> [ACTION ITEM]: Find every line in the records below that contains "Running", and copy it.

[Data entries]
....
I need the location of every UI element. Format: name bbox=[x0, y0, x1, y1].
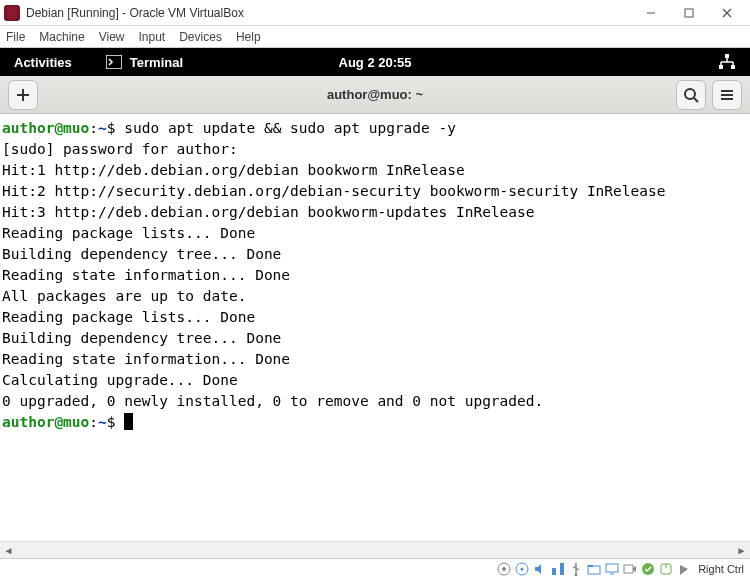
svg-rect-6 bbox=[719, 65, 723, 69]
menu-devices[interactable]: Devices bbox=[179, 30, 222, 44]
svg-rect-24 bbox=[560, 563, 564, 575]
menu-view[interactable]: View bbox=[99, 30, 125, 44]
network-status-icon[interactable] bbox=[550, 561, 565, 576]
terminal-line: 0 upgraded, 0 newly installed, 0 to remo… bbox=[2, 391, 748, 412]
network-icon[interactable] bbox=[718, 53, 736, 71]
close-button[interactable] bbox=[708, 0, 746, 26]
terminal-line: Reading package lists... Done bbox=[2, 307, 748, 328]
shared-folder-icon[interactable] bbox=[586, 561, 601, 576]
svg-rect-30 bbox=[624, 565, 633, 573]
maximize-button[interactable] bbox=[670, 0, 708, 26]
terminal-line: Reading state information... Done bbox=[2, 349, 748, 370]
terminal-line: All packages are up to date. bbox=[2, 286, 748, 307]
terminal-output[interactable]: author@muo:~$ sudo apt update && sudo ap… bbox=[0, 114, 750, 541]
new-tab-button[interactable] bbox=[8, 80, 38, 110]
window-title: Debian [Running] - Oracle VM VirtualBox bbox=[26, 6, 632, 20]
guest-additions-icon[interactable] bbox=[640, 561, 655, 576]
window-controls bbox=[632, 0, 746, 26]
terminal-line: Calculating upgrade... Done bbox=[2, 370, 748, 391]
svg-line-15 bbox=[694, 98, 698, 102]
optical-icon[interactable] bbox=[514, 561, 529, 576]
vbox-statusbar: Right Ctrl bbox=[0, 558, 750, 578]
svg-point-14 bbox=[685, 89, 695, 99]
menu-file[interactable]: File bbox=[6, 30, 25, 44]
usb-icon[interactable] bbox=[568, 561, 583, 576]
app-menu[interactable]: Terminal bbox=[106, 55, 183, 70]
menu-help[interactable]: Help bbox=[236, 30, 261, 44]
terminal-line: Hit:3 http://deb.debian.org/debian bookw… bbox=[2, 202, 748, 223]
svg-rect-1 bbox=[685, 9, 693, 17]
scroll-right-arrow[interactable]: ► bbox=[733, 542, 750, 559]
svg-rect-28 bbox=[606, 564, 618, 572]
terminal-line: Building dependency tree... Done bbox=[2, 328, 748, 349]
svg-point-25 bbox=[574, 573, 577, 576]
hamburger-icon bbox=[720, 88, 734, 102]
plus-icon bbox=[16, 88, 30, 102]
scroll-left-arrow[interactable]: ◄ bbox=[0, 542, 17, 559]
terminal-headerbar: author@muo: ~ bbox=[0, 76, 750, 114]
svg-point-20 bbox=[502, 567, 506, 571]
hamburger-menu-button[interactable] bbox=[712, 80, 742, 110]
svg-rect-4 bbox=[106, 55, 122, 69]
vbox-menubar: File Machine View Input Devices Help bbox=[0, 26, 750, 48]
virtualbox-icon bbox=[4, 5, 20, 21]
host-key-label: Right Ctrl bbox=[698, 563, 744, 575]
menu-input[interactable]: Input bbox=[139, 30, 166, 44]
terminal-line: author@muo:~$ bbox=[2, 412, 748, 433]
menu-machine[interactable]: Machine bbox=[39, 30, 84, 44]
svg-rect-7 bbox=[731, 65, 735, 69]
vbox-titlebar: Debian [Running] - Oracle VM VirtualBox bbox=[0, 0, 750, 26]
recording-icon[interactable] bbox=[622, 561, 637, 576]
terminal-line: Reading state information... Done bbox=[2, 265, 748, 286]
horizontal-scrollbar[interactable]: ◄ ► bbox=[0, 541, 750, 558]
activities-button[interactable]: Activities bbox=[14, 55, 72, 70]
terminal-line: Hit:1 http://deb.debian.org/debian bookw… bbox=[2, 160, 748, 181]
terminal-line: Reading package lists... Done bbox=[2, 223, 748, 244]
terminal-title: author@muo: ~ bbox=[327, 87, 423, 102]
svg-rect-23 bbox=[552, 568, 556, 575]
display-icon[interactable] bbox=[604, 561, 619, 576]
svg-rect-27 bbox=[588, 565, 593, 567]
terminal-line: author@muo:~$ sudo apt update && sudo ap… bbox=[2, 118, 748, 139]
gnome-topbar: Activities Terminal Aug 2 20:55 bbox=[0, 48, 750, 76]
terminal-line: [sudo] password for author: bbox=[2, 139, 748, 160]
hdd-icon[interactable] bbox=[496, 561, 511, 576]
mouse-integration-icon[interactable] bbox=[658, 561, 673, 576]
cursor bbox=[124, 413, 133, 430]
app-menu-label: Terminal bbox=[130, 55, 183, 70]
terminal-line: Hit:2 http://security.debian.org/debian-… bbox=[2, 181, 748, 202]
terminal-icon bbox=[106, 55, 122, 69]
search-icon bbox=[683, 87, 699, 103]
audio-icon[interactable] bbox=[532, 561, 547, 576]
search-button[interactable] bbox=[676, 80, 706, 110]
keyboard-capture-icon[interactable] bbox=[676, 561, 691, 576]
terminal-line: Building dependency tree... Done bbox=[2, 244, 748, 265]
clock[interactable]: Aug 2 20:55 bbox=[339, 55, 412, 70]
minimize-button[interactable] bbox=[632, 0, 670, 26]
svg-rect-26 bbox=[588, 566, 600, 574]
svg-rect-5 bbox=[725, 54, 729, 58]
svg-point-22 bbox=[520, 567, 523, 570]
....
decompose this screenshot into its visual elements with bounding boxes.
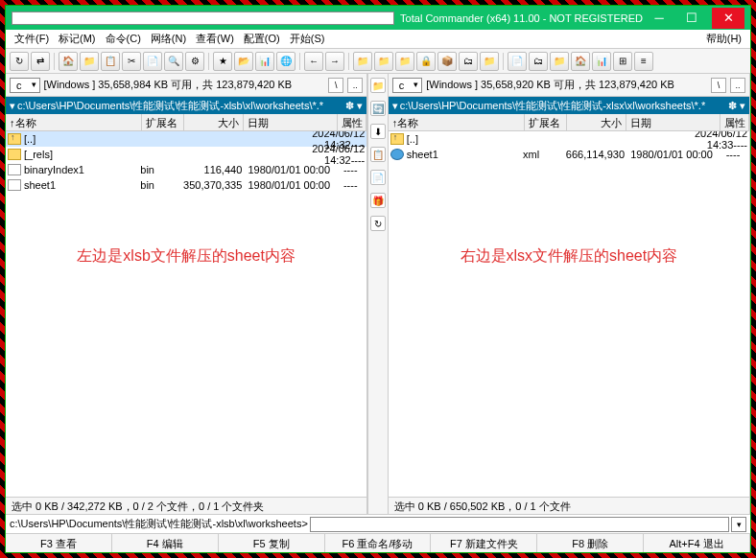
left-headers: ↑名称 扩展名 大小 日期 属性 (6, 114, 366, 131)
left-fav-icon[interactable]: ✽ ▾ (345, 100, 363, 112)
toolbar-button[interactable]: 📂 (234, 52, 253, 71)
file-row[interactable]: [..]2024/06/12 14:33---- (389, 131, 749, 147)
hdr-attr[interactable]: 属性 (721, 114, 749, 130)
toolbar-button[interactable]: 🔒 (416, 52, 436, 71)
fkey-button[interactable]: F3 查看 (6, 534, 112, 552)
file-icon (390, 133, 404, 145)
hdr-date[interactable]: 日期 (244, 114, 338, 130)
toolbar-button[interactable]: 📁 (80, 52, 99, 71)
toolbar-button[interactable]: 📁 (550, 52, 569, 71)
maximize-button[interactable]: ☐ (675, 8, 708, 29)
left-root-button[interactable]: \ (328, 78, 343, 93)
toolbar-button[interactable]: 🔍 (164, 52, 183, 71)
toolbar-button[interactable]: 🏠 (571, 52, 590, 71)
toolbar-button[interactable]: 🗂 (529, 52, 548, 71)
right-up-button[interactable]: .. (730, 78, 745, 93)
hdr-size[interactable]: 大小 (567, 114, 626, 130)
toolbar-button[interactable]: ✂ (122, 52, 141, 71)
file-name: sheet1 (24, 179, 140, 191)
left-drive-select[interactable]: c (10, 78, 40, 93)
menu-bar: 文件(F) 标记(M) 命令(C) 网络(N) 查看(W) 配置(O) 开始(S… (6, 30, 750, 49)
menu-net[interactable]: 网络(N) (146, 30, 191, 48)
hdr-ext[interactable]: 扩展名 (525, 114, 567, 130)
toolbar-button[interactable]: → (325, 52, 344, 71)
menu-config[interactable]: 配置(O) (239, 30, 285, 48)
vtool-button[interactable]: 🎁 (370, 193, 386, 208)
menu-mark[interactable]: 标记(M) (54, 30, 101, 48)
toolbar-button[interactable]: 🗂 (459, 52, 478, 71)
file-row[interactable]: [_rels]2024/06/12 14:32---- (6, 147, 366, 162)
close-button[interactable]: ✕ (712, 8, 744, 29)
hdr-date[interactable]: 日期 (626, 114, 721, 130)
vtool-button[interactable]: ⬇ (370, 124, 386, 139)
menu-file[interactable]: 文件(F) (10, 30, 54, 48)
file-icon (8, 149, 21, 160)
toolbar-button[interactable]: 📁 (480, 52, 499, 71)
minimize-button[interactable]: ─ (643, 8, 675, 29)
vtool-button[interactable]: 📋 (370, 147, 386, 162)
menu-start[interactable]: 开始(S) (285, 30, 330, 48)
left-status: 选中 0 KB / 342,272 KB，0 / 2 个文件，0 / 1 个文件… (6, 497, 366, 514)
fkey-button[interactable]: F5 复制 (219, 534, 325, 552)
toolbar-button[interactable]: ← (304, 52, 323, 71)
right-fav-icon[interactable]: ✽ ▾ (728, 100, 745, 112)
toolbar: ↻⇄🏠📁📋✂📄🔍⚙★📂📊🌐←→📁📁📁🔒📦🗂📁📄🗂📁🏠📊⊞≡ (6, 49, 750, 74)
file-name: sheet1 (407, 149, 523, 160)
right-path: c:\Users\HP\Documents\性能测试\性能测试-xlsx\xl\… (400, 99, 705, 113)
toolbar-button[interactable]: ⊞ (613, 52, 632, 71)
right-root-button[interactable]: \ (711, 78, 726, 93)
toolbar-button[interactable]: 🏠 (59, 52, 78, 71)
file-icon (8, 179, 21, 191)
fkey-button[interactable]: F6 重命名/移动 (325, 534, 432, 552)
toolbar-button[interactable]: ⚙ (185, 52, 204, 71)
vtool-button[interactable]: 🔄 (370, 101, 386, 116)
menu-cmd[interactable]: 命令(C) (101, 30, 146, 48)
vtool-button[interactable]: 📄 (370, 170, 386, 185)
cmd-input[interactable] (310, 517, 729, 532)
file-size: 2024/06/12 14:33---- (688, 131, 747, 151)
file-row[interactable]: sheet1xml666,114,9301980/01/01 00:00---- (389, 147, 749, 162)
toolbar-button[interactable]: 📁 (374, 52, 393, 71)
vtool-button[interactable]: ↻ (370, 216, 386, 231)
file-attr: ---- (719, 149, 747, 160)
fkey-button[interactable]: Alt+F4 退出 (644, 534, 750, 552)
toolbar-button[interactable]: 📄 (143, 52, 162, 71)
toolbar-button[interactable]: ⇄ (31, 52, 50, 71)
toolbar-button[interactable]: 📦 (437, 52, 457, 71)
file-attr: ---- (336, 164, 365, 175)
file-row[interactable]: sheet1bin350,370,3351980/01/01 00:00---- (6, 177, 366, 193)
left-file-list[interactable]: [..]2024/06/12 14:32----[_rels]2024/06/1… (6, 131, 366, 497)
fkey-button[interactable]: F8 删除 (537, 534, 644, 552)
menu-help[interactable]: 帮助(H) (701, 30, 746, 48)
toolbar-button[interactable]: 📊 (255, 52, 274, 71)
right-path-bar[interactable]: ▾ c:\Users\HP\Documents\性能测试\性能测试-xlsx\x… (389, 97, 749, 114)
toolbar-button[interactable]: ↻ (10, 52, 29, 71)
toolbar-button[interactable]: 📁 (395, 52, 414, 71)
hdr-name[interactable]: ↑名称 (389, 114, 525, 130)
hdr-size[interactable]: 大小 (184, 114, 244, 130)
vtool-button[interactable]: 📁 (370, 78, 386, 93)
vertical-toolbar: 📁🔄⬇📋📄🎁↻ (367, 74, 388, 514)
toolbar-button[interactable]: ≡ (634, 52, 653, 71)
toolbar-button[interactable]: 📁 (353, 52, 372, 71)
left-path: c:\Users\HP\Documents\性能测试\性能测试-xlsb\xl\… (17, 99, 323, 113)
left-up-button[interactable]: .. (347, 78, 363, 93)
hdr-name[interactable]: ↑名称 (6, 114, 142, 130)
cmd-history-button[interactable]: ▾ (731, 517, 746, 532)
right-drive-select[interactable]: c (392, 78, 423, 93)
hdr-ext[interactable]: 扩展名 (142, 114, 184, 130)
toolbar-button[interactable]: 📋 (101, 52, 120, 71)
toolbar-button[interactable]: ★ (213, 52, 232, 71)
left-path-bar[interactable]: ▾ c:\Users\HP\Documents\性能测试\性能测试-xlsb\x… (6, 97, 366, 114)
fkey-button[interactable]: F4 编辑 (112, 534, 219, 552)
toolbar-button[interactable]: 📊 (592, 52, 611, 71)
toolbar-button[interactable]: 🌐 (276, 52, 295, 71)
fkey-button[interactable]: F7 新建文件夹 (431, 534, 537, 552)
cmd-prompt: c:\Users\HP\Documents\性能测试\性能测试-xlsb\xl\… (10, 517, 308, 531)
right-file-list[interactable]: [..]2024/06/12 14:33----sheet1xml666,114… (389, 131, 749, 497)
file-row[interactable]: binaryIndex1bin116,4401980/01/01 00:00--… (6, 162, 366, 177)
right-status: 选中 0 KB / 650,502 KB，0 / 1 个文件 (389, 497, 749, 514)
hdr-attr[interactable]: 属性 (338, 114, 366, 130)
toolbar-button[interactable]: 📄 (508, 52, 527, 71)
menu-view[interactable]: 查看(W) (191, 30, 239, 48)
....
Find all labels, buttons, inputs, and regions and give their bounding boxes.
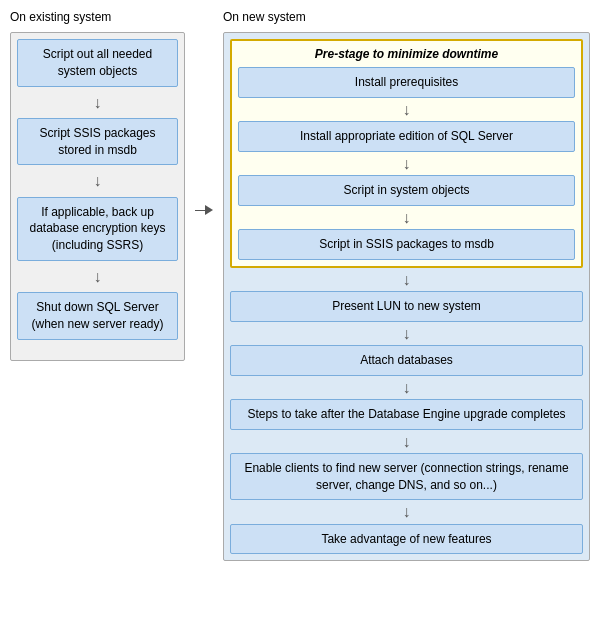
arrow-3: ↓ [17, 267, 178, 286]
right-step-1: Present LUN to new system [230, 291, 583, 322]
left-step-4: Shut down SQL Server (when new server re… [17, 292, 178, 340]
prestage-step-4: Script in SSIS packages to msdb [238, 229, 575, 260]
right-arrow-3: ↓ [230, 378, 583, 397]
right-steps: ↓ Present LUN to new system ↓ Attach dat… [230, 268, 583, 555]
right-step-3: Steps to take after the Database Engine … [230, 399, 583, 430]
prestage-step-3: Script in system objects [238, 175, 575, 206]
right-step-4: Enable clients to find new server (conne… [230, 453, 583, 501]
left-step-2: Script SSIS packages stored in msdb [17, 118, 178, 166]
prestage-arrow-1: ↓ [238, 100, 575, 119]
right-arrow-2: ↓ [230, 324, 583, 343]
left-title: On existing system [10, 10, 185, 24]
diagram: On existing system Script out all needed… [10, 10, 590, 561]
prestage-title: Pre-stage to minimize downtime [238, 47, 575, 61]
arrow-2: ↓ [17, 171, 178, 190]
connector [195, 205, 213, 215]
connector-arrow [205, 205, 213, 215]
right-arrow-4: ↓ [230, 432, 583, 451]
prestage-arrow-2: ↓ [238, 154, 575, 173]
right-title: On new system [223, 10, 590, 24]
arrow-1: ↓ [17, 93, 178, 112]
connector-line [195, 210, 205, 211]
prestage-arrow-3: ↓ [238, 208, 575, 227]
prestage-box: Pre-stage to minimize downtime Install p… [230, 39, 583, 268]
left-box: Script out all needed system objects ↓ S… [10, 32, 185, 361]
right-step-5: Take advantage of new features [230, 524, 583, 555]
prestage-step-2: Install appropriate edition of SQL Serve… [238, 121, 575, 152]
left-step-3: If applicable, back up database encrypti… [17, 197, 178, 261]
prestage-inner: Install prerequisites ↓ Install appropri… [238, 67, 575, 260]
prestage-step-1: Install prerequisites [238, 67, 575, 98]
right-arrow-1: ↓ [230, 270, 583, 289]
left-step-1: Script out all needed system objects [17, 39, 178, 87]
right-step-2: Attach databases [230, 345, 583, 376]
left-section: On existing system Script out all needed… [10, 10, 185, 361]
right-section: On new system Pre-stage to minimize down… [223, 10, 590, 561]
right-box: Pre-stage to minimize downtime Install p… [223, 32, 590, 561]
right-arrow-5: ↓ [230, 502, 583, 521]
....
> [FINISHED TASK]:
window-title: Debian [Running] - Oracle VM VirtualBox bbox=[26, 6, 632, 20]
vbox-titlebar: Debian [Running] - Oracle VM VirtualBox bbox=[0, 0, 750, 26]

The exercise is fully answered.